Let's first say it depends very much from the current level of the player: a 2700 aspiring to become world champion and a beginner who hopes to get 1500 don't have obiouvsly the same traning regimen.So I'll start examining various players tipology,with my ideas about what they should do to improve.

1)THE INTERNET-ONLY PLAYER

These kind of players are beginners,who have discovered chess on the internet and started playing online on Yahoo or similar,then began to read chess forums and got a chess engine like fritz.

My advice to these players:START PLAYING REAL CHESS.Join a chess club in your city,start playing real games,with wood pieces and time control much greater than 5 minutes,and talk with more experienced chess players.This is the only way to know if you really like chess and if you really are willing to work to improve.

2) THE NOVICE CLUB PLAYER

So ok,you're a player,but everybody is beating you.I think many of these players are too computer-oriented.Fritz is pratically useless in this period of your chess career,you should play and read books.What kind of books?Well,I think you should study basic endgames,build a little opening repertoire understanding the ideas behind it and with no emphasis on long variations,and of course middlegame play,in other words you have to learn to think like a chessplayer.Maybe I'll post a list of books useful in this stage,now I'll just say they have to be basic books,stay away from Dvoretsky et similar and from 500-page-dense-of-variations opening books.

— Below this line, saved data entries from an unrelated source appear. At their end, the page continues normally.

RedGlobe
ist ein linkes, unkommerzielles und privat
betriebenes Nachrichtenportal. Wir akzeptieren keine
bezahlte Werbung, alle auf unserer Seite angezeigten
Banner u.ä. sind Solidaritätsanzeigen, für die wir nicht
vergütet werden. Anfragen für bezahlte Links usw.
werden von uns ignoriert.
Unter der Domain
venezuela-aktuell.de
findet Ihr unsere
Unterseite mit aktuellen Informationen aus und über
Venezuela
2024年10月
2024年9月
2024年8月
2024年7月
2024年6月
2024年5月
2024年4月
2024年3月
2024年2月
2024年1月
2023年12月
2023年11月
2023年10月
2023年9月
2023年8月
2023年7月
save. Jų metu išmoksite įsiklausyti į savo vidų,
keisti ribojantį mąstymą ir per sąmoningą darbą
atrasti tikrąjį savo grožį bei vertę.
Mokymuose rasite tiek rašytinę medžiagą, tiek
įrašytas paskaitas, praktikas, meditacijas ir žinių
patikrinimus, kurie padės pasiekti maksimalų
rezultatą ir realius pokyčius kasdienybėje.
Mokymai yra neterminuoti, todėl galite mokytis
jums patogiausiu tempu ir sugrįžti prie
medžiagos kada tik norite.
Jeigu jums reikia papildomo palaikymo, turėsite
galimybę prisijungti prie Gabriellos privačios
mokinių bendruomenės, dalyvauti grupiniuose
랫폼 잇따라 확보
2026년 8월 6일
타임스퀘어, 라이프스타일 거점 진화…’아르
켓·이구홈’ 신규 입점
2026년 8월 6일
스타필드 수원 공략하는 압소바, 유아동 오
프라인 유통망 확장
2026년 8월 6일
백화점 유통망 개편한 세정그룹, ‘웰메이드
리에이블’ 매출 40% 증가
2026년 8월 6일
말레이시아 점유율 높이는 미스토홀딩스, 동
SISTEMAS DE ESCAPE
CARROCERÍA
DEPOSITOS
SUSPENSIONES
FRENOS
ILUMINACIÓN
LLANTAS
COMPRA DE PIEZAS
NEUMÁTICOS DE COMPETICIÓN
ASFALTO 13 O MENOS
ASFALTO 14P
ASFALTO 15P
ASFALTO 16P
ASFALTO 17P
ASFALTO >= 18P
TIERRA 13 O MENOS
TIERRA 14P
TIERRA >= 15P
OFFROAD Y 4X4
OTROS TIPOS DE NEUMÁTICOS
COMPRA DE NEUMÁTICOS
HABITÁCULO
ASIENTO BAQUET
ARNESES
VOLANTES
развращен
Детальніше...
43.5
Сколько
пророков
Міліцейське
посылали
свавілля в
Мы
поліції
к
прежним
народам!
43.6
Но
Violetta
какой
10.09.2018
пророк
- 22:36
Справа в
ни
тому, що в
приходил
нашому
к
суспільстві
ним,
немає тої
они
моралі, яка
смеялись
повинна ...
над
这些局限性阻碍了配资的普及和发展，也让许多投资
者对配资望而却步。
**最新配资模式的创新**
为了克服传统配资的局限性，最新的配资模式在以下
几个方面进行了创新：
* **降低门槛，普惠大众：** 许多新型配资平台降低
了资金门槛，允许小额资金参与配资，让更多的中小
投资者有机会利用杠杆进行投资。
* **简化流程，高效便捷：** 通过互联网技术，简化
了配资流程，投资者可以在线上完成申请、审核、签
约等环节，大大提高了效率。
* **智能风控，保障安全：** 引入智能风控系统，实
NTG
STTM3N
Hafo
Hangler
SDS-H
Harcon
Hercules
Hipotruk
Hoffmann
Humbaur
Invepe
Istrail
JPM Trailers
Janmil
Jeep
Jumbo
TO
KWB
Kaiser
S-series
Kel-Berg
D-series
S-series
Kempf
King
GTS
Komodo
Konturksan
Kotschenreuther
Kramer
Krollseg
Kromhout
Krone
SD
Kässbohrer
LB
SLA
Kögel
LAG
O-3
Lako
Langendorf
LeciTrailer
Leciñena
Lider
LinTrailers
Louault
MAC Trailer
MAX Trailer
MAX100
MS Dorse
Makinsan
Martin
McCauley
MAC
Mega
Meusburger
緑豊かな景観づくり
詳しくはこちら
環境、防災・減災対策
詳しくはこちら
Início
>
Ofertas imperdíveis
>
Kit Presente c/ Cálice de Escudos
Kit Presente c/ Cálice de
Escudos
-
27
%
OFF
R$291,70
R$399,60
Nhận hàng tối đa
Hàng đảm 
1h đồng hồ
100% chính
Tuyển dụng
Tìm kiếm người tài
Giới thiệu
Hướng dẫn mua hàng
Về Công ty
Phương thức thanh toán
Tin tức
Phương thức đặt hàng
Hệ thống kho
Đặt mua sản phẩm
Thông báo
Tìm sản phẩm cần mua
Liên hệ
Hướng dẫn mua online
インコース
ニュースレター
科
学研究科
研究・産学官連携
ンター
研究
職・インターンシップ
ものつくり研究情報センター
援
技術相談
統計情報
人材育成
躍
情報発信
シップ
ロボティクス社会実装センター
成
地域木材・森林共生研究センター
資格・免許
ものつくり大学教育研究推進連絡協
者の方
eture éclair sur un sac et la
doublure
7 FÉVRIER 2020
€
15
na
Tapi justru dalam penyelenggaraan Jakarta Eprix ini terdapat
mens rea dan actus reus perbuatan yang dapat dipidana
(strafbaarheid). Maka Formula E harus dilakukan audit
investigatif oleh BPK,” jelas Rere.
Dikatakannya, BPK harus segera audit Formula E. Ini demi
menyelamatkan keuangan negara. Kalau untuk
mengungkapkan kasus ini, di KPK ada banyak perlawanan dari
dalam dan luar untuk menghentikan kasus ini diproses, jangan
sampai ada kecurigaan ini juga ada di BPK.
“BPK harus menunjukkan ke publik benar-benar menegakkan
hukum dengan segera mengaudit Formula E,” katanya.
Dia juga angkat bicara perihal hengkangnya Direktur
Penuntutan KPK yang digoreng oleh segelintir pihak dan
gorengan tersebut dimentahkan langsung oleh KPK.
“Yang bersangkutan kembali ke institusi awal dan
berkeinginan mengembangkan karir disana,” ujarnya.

3)THE AMATEUR TOURNAMENT PLAYER (rating:1500-1800)

(warning: I know many of you are Americans,and somebody told me USCF rating is inflated of about 100 points compared to rest of the world)

Ok,you know something about chess and played some tournaments,maybe many tournaments.This is really a tourning point and it's very difficult to give general advice,because it really depends on your age,free time and ambition.

I think this is the ideal moment to take chess lessons from a stronger player and to solve LOTS of tactical exercises.Many of these players make tactical bluders somewhere in the game,and also lack a deep strategical thinking which chess lessons can give to them.If you can't afford lessons you should try with middlegame strategic books,studying the games of the past,maybe Nimzovich MY SYSTEM,but try not become too dogmatic.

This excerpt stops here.